The Marchioness’s Death and Its Aftermath
Dorothée recounts to Emily that the doctor arrived too late to save the late Marchioness, and was visibly shocked to find a frightful blackness had spread across her face shortly after her death. After sending attendants out of the room, the doctor questioned Dorothée intently about the circumstances of the Marchioness’s seizure, hinting he suspected something unnatural but refusing to elaborate, and ceased speaking to Dorothée about the Marchioness entirely after holding a long private meeting with the bereaved Marquis.

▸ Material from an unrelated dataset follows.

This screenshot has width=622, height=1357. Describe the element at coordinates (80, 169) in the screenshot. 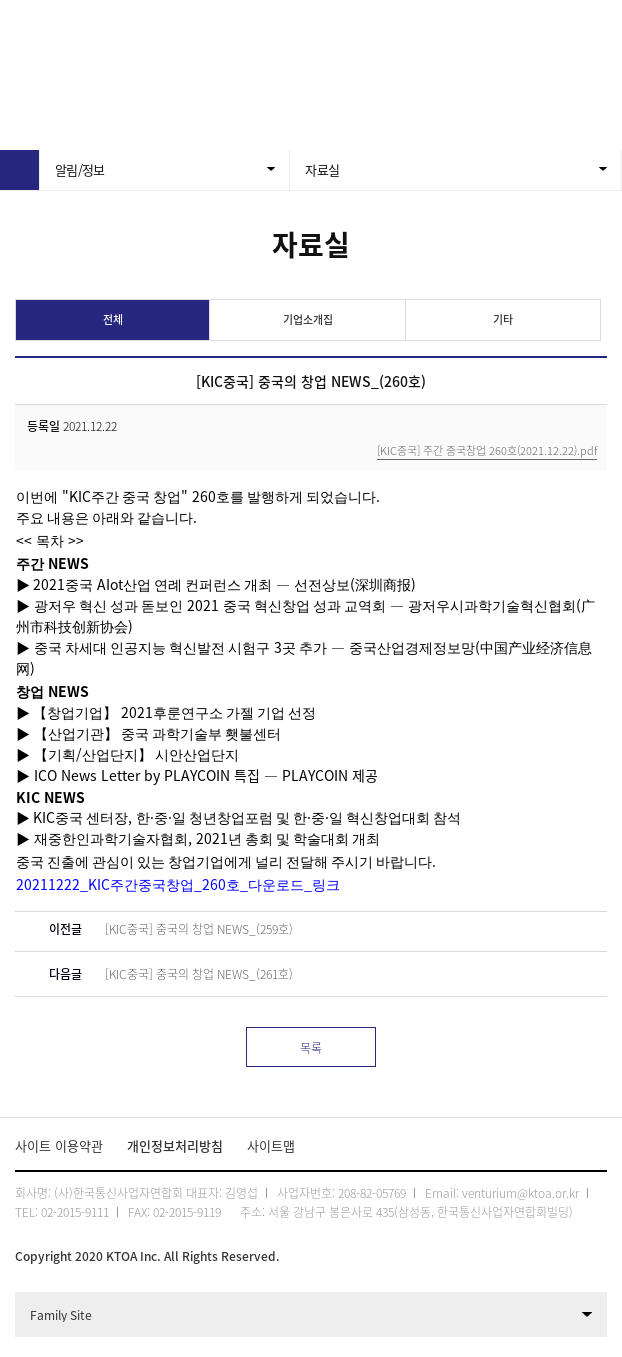

I see `알림/정보` at that location.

The Marquis’s Grief and Abandonment of the Château
After learning of his wife’s death, the Marquis shut himself away from all visitors except the doctor, and sank into such deep, unrelenting melancholy and occasional violent outbursts that those around him feared he had lost his sanity. He soon left the château to join his regiment and fight in the war, never returning to the estate despite its grandeur, leaving the unfinished luxurious rooms he had been building on the château’s west side permanently sealed, and the property largely deserted for years until the Count’s arrival.